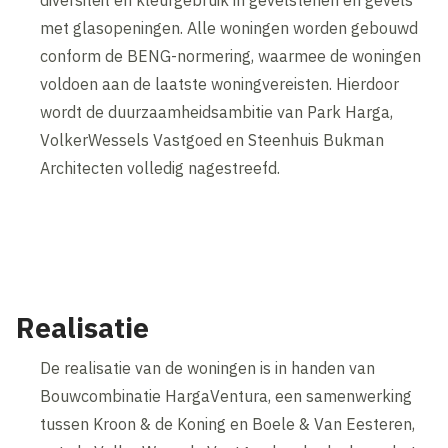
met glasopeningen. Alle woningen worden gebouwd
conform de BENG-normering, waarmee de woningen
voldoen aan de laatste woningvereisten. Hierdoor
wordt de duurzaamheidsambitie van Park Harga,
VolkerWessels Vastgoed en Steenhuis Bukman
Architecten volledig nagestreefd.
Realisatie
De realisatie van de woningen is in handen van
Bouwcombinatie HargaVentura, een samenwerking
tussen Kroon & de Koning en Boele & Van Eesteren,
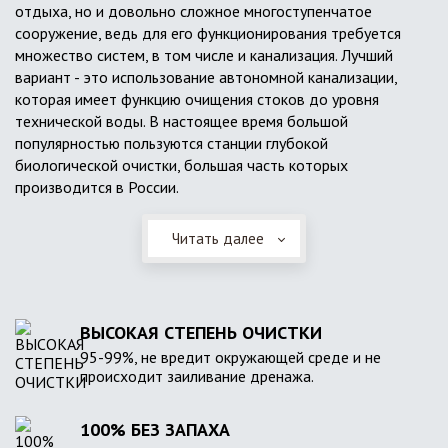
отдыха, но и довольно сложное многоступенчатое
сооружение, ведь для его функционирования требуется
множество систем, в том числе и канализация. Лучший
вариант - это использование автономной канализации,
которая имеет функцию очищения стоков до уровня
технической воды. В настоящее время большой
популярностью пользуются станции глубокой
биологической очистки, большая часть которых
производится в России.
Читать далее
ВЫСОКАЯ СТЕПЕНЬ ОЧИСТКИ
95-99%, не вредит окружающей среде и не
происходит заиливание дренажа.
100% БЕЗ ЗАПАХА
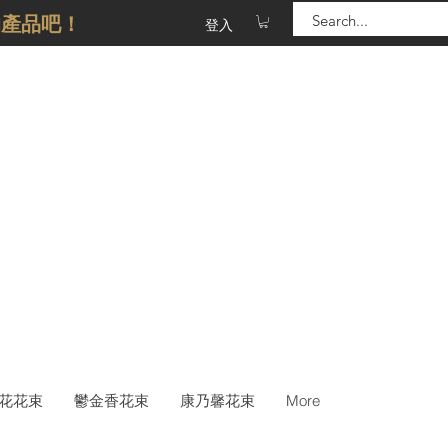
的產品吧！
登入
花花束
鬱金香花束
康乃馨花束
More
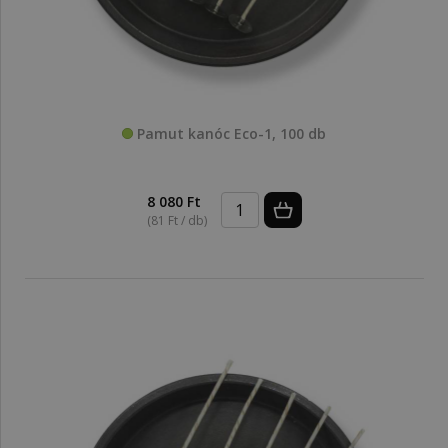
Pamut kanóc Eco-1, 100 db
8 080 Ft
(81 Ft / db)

※ ※ ※

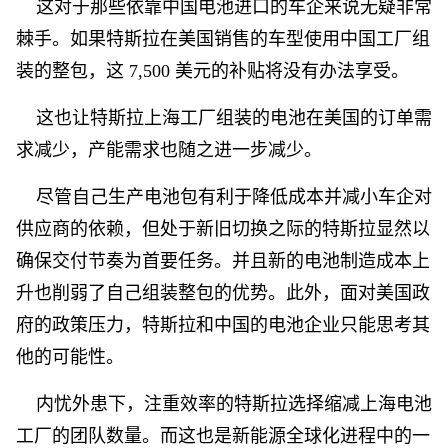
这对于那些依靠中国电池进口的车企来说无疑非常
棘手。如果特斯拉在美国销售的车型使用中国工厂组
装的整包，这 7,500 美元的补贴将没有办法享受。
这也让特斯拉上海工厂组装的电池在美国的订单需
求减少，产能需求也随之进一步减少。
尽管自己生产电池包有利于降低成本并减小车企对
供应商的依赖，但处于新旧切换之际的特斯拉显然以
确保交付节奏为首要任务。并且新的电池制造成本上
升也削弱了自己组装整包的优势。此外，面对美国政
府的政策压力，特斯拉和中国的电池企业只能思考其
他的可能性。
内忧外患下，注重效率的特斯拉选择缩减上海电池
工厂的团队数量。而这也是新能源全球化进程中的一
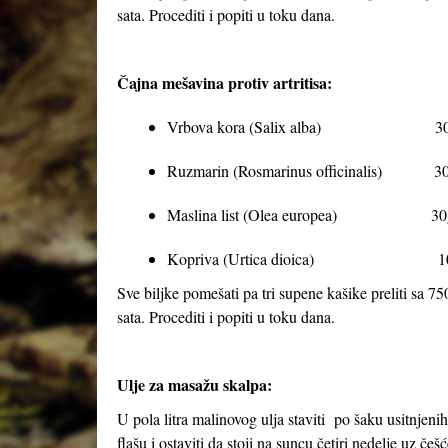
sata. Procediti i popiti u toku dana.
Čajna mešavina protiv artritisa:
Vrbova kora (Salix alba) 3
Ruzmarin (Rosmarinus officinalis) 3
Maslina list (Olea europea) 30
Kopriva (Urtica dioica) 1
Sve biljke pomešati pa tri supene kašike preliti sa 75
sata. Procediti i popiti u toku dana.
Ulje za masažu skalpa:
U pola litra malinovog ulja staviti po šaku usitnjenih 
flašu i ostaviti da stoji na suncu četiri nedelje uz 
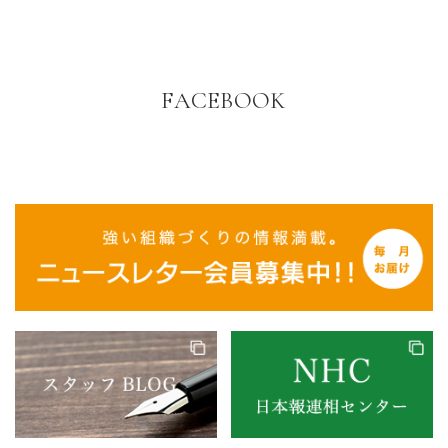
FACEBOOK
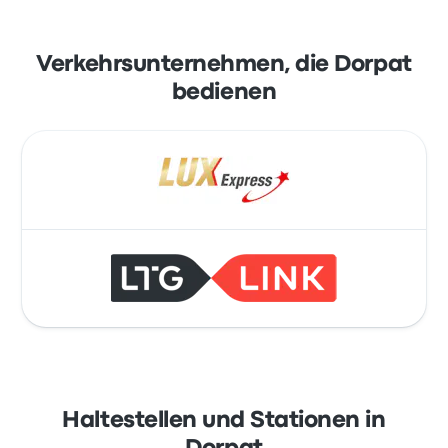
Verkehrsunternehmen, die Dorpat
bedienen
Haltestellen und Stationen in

※ ※ ※

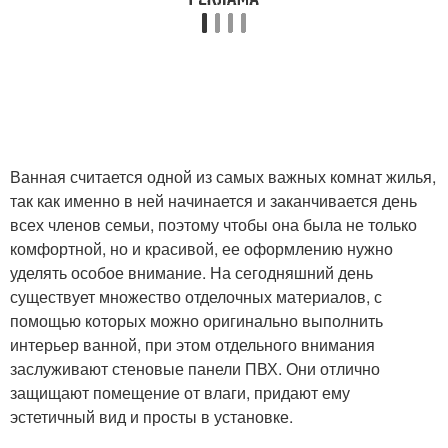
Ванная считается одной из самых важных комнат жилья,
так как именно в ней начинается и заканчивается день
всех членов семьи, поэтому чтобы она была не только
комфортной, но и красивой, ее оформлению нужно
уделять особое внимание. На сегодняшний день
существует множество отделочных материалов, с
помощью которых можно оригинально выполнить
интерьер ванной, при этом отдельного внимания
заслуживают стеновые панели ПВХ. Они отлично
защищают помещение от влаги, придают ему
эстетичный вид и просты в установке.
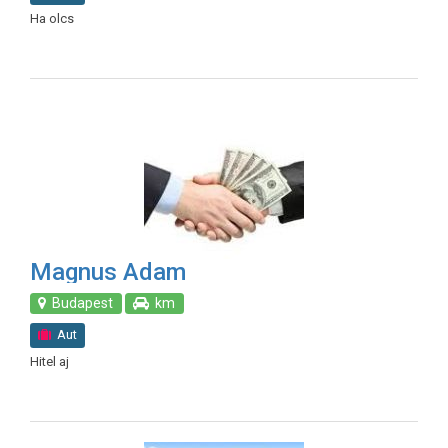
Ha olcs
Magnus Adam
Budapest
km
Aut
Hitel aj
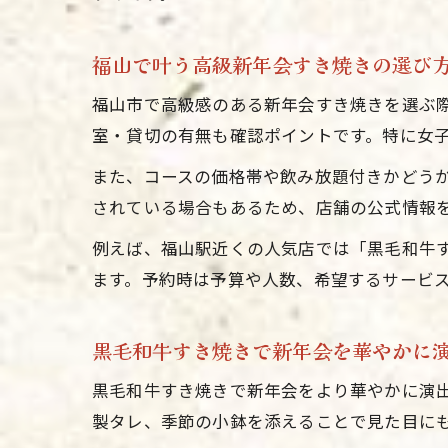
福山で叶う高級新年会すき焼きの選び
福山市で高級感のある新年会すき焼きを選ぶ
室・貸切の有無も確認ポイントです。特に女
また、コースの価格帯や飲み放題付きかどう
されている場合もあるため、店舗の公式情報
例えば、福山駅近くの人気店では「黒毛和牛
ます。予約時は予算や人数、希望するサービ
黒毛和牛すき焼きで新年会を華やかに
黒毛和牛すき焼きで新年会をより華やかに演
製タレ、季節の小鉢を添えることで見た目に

※ ※ ※

WORK TO COMPLETE ->
For this exercise, transcribe exactly the part of the records above that opens with the line containing "биологической очистки, большая часть которых" and closes with the one containing "(81 Ft / db)". Pictures are not part of the copy.

OUTPUT BELOW ->
биологической очистки, большая часть которых
производится в России.
Читать далее
ВЫСОКАЯ СТЕПЕНЬ ОЧИСТКИ
95-99%, не вредит окружающей среде и не
происходит заиливание дренажа.
100% БЕЗ ЗАПАХА
的產品吧！
登入
花花束
鬱金香花束
康乃馨花束
More
Pamut kanóc Eco-1, 100 db
8 080 Ft
(81 Ft / db)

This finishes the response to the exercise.